I still remember seeing this with you at Cinecon 2004 – the first words I heard when the lights came up were "that sucked!" Thank you for expanding on your reasoning a bit for this review. :-)
Just a quick note.
I had no intention of rewriting history. Those were just my impressions of Jeanne Eagels in a particular film role.
I've been told she's excellent in a silent called "Man, Woman and Sin," with John Gilbert.

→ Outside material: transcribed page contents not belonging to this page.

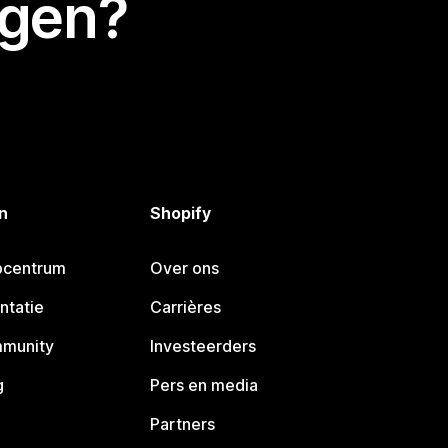
egen?
n
Shopify
pcentrum
Over ons
ntatie
Carrières
mmunity
Investeerders
g
Pers en media
Partners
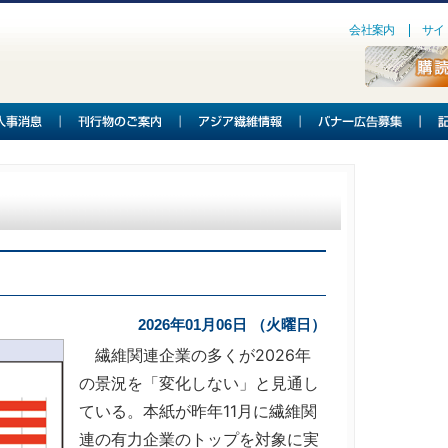
会社案内
サイ
2026年01月06日 （火曜日）
繊維関連企業の多くが2026年
の景況を「変化しない」と見通し
ている。本紙が昨年11月に繊維関
連の有力企業のトップを対象に実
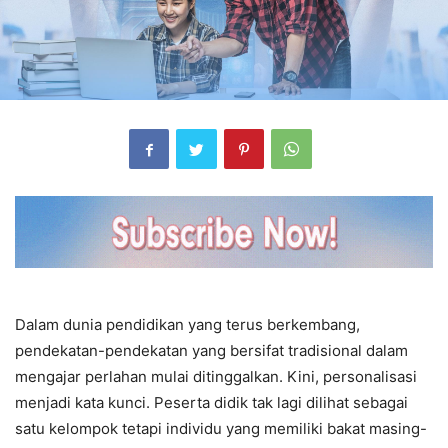
Dalam dunia pendidikan yang terus berkembang,
pendekatan-pendekatan yang bersifat tradisional dalam
mengajar perlahan mulai ditinggalkan. Kini, personalisasi
menjadi kata kunci. Peserta didik tak lagi dilihat sebagai
satu kelompok tetapi individu yang memiliki bakat masing-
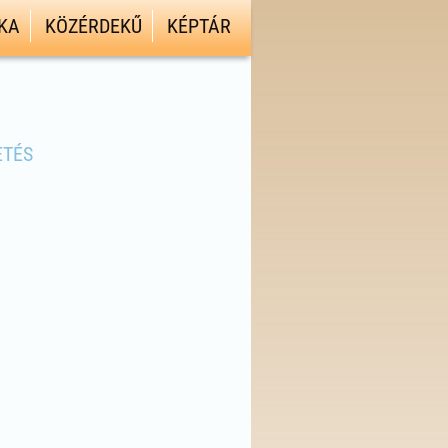
KA
KÖZÉRDEKŰ
KÉPTÁR
ETÉS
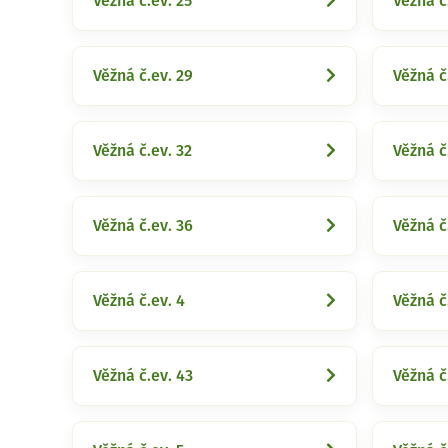
Věžná č.ev. 25
Věžná č
Věžná č.ev. 29
Věžná č
Věžná č.ev. 32
Věžná č
Věžná č.ev. 36
Věžná č
Věžná č.ev. 4
Věžná č
Věžná č.ev. 43
Věžná č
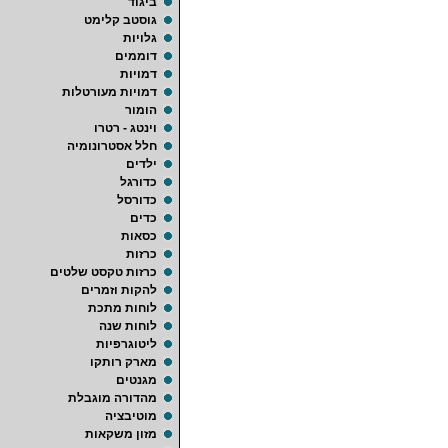
ביגוד
גוסטב קלימט
גלויות
דוממים
דמויות
דמויות מעורטלות
הומור
וינטג - רטרו
חלל אסטרונומיה
ילדים
כדורגל
כדורסל
כדים
כסאות
כרזות
כרזות טקסט שלטים
להקות וזמרים
לוחות מתכת
לוחות שנה
ליטוגרפיות
מארק רותקו
מגנטים
מהדורה מוגבלת
מוטיבציה
מזון משקאות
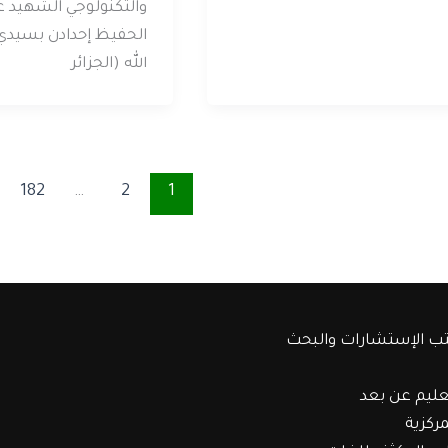
والتكنولوجي الشهيد ع
الحفيظ إحدادن بسيدي
الله (الجزائر
182
…
2
1
ب الإستشارات والبحث
عليم عن بعد
مركزية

Well, let's see…….I think the fault here would have to be the ineffective direction by Limur……..as a matter of fact, he only directed three films in the U.S and was unceremoniously fired and shipped back to France afterward………where he was a director as well but not for the last 31 years of his life……I wonder why?…….perhaps his inability to translate stage actors to film, his complete inability to understand the new sound process unlike, let's say Roland West……and maybe almost as important…….his inability to speak english or desire to learn……..a handy skill perhaps when directing english speaking actors……..I don't know, maybe that's just me……….in order to know how good or bad Eagels was as an actress, we can only go by the eyewitness accounts of all the great actors and directors who knew her on stage who apparently feel she was one of a kind and magical to work with and watch and so forth……….my only suggestion here would be not to try to re-write history on the basis of a film "crafted" by an unimportant hack director whose only real claim to fame is that he knew the actors.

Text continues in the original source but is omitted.